Do you expect drones to feature in more alpine skiing broadcasts, at other venues?
To my mind, some will do it – it’s also a money question; how much you want to invest in the broadcast and production. Not all productions are as sophisticated. But the cable camera costs three times as much as a drone, and because there were fewer spectators we didn’t need that shot into the finish where we would fly over the crowd. So we took the opportunity. It will always be a discussion for other broadcasters willing to invest, because it does still cost money – but it adds so much to the broadcast. If I were the FIS, I would try and produce my stuff like they do in F1 or MotoGP on my own so there’s a standard – which they don’t have, which is the reason some of the races are really ugly; there’s no storytelling, there’s no quality behind it. It’s clear not everyone can have 12 hyper-motion cameras as we do on the hill for this special occasion, but you should have at least four or five – and some of them just have two. In a normal ski race, because it’s so quick, you need super slo-motion to really see how the muscles react and whether a racer is passing a gate the right way or not.

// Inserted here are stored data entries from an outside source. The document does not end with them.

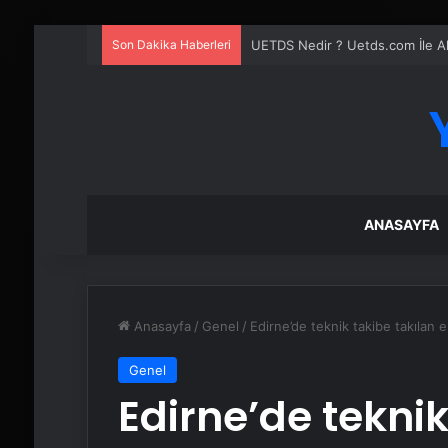
Son Dakika Haberleri
Yeni Dünya Düzensizliği Çağında
ANASAYFA
Anasayfa
/
Genel
/
Edirne’de teknik takibe takılan 
Genel
Edirne’de teknik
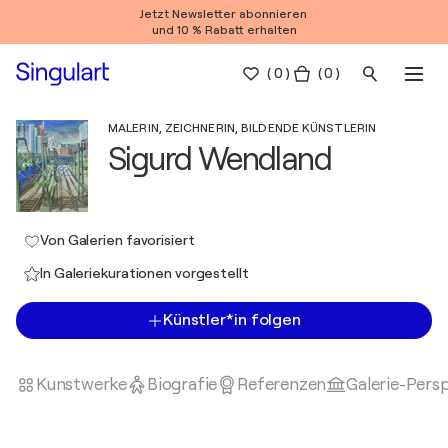
Jetzt Newsletter abonnieren
und 10 % Rabatt erhalten
(
0
)
( 0 )
MALERIN, ZEICHNERIN, BILDENDE KÜNSTLERIN
Sigurd Wendland
Von Galerien favorisiert
In Galeriekurationen vorgestellt
Künstler*in folgen
Kunstwerke
Biografie
Referenzen
Galerie-Pers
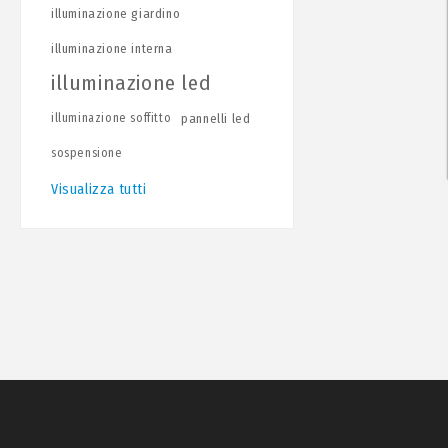
illuminazione giardino
illuminazione interna
illuminazione led
illuminazione soffitto
pannelli led
sospensione
Visualizza tutti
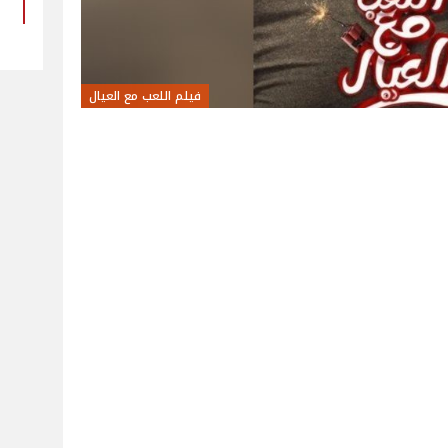
فيلم اللعب مع العيال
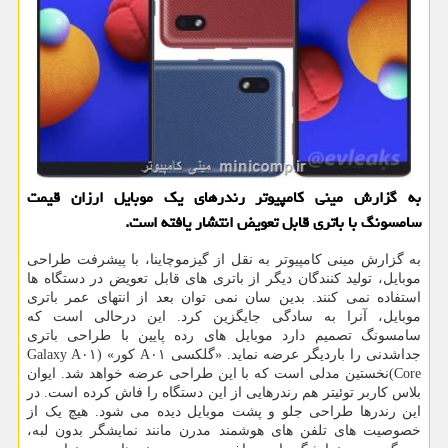
به گزارش مینی كامپیوتر رندرهای یك موبایل ارزان قیمت
سامسونگ با باتری قابل تعویض انتشار یافته است.
به گزارش مینی کامپیوتر به نقل از گیزموچاینا، با پیشرفت طراحی
موبایل، تولید کنندگان دیگر از باتری های قابل تعویض در دستگاه ها
استفاده نمی کنند. بدین سان نمی توان بعد از انتهای عمر باتری
موبایل، آنرا به سادگی جایگزین کرد. این درحالی است که
سامسونگ تصمیم دارد موبایل های رده پایین با طراحی باتری
جداشدنی را باردیگر عرضه نماید. «گلکسی A۰۱ کور» (Galaxy A۰۱
Core)نخستین مدلی است که با این طراحی عرضه خواهد شد. ایوان
بلاس کاربر توئیتر هم رندرهایی از این دستگاه را فاش کرده است. در
این رندرها طراحی جلو و پشت موبایل دیده می شود. هیچ یک از
خصوصیت های تلفن های هوشمند مدرن مانند نمایشگر بدون لبه،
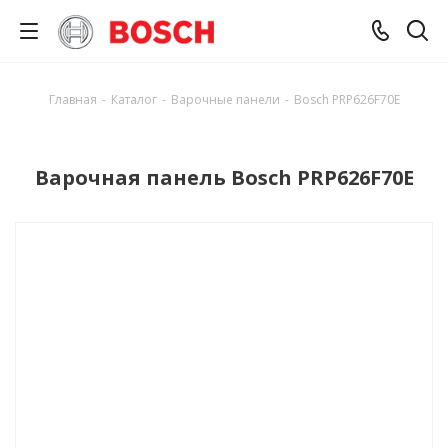
Главная
-
Каталог
-
Варочные панели
-
Bosch PRP626F70E
Варочная панель Bosch PRP626F70E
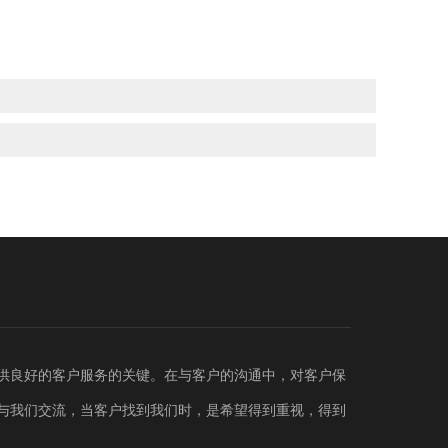
供良好的客户服务的关键。在与客户的沟通中，对客户保
与我们交流，当客户找到我们时，是希望得到重视，得到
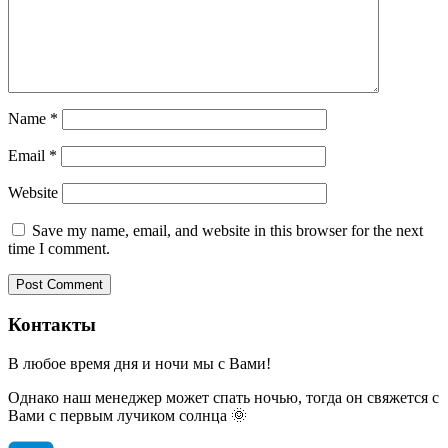
Name
*
Email
*
Website
Save my name, email, and website in this browser for the next
time I comment.
Контакты
В любое время дня и ночи мы с Вами!
Однако наш менеджер может спать ночью, тогда он свяжется с
Вами с первым лучиком солнца 🌞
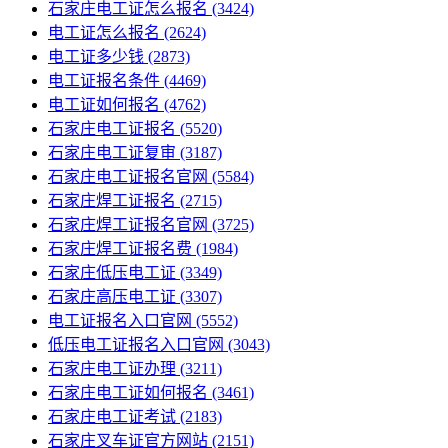
石家庄电工证怎么报名
(3424)
电工证怎么报名
(2624)
电工证多少钱
(2873)
电工证报名条件
(4469)
电工证如何报名
(4762)
石家庄电工证报名
(5520)
石家庄电工证复审
(3187)
石家庄电工证报名官网
(5584)
石家庄焊工证报名
(2715)
石家庄焊工证报名官网
(3725)
石家庄焊工证报名费
(1984)
石家庄低压电工证
(3349)
石家庄高压电工证
(3307)
电工证报名入口官网
(5552)
低压电工证报名入口官网
(3043)
石家庄电工证办理
(3211)
石家庄电工证如何报名
(3461)
石家庄电工证考试
(2183)
石家庄叉车证官方网站
(2151)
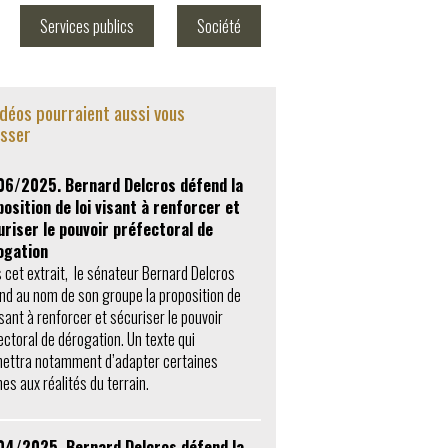
Services publics
Société
idéos pourraient aussi vous
esser
06/2025. Bernard Delcros défend la
osition de loi visant à renforcer et
uriser le pouvoir préfectoral de
ogation
 cet extrait, le sénateur Bernard Delcros
nd au nom de son groupe la proposition de
isant à renforcer et sécuriser le pouvoir
ectoral de dérogation. Un texte qui
ettra notamment d’adapter certaines
es aux réalités du terrain.
04/2025. Bernard Delcros défend la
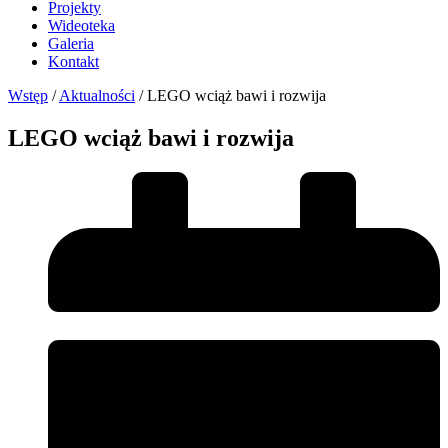
Projekty
Wideoteka
Galeria
Kontakt
Wstęp
/
Aktualności
/
LEGO wciąż bawi i rozwija
LEGO wciąż bawi i rozwija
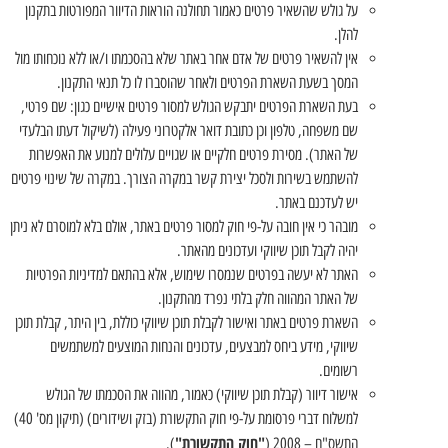
על גולש שהשאיר פרטים כאמור תחולנה הוראות הדיוור המפורטות בתקנון
להלן.
אין להשאיר פרטים של אדם אחר באתר שלא בהסכמתו ו/או ללא נוכחותו מול
המסך בשעת השארת הפרטים ולאחר שהוסברו לו כל תנאי התקנון.
בעת השארת הפרטים יתבקש הגולש למסור פרטים אישיים כגון: שם פרטי,
שם משפחה, טלפון וכן כתובת דואר אלקטרוני פעילה (לשיקול דעתו הבלעדי
של האתר). מסירת פרטים חלקיים או שגויים עלולים למנוע את האפשרות
להשתמש בשירות ולסכל יצירת קשר במקרה הצורך. במקרה של שינוי פרטים
יש לעדכנם באתר.
מובהר כי אין חובה על-פי חוק למסור פרטים באתר, אולם בלא למוסרם לא ניתן
יהיה לקבל תוכן שיווקי ועדכונים מהאתר.
האתר לא יעשה בפרטים שנמסרו שימוש, אלא בהתאם למדיניות הפרטיות
של האתר המהווה חלק בלתי נפרד מהתקנון.
השארת פרטים באתר ואישור לקבלת תוכן שיווקי כוללת, בין היתר, קבלת תוכן
שיווקי, מידע ביחס למבצעים, עדכונים והנחות המוצעים למשתמשים
רשומים.
אישור דיוור (קבלת תוכן שיווקי) כאמור, מהווה את הסכמתו של הגולש
למשלוח דברי פרסומת על-פי חוק התקשורת (בזק ושידורים) (תיקון מס' 40)
"חוק התקשורת"
התשס"ח – 2008 (
).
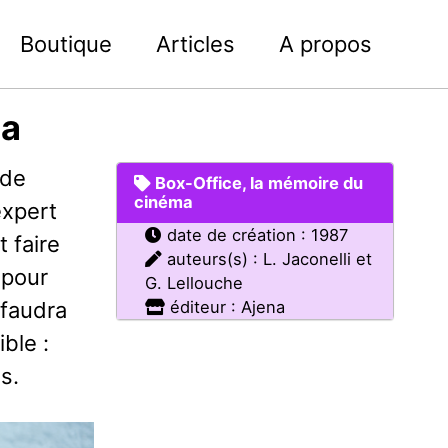
Boutique
Articles
A propos
ma
 de
Box-Office, la mémoire du
cinéma
expert
date de création : 1987
t faire
auteurs(s) : L. Jaconelli et
 pour
G. Lellouche
 faudra
éditeur : Ajena
ble :
s.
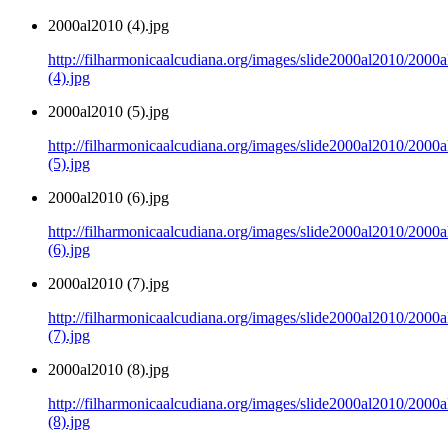
2000al2010 (4).jpg
http://filharmonicaalcudiana.org/images/slide2000al2010/2000
(4).jpg
2000al2010 (5).jpg
http://filharmonicaalcudiana.org/images/slide2000al2010/2000
(5).jpg
2000al2010 (6).jpg
http://filharmonicaalcudiana.org/images/slide2000al2010/2000
(6).jpg
2000al2010 (7).jpg
http://filharmonicaalcudiana.org/images/slide2000al2010/2000
(7).jpg
2000al2010 (8).jpg
http://filharmonicaalcudiana.org/images/slide2000al2010/2000
(8).jpg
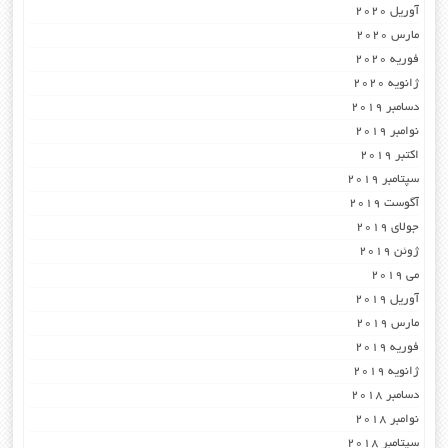
آوریل 2020
مارس 2020
فوریه 2020
ژانویه 2020
دسامبر 2019
نوامبر 2019
اکتبر 2019
سپتامبر 2019
آگوست 2019
جولای 2019
ژوئن 2019
می 2019
آوریل 2019
مارس 2019
فوریه 2019
ژانویه 2019
دسامبر 2018
نوامبر 2018
سپتامبر 2018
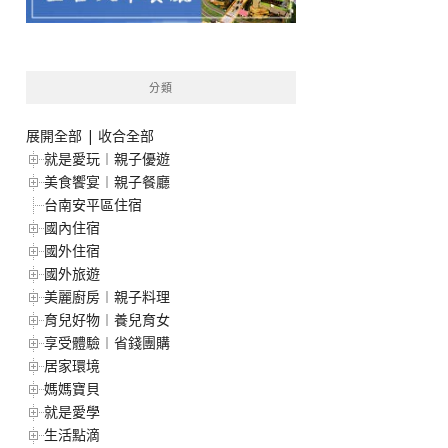
分類
展開全部
|
收合全部
就是愛玩︱親子優遊
美食饗宴︱親子餐廳
台南安平區住宿
國內住宿
國外住宿
國外旅遊
美麗廚房︱親子料理
育兒好物︱養兒育女
享受體驗︱省錢團購
居家環境
媽媽寶貝
就是愛學
生活點滴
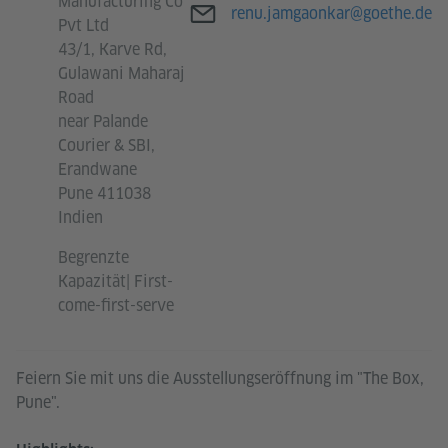
Manufacturing Co
E-Mail
renu.jamgaonkar@goethe.de
Pvt Ltd
43/1, Karve Rd,
Gulawani Maharaj
Road
near Palande
Courier & SBI,
Erandwane
Pune 411038
Indien
Begrenzte
Kapazität| First-
come-first-serve
Feiern Sie mit uns die Ausstellungseröffnung im "The Box,
Pune".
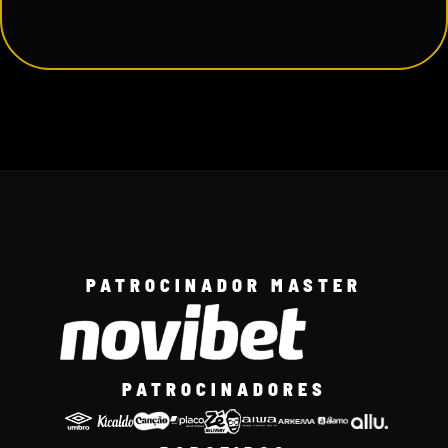
PATROCINADOR MASTER
PATROCINADORES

Nowadays, each sport is presented in a perfect way in some countries: this is the problem for skiing; the Swiss and us, I would say, are doing a really good job with alpine because it’s our sport and we invest a lot. If you want to be on air and have your circuit presented well all over the world, you have to do a perfect job. It’s like darts – when they started to do perfect coverage of darts, everyone went crazy for it; if you don’t see where the dart is hitting the board, I would never watch it. It’s the same for skiing. But this way [with drones] you can have the feeling, as with a video game, you’re following the racer and almost choose the angles. That’s the main goal for skiing. You can set up a soccer game broadcast in any stadium in the world, because it’s always the same – it just depends on how many cameras you have, but it’s clear where to put them. For some sports you still have to be creative and find ways to find the right shot, for the right angle to give viewers at home a bit of a feeling of the sport.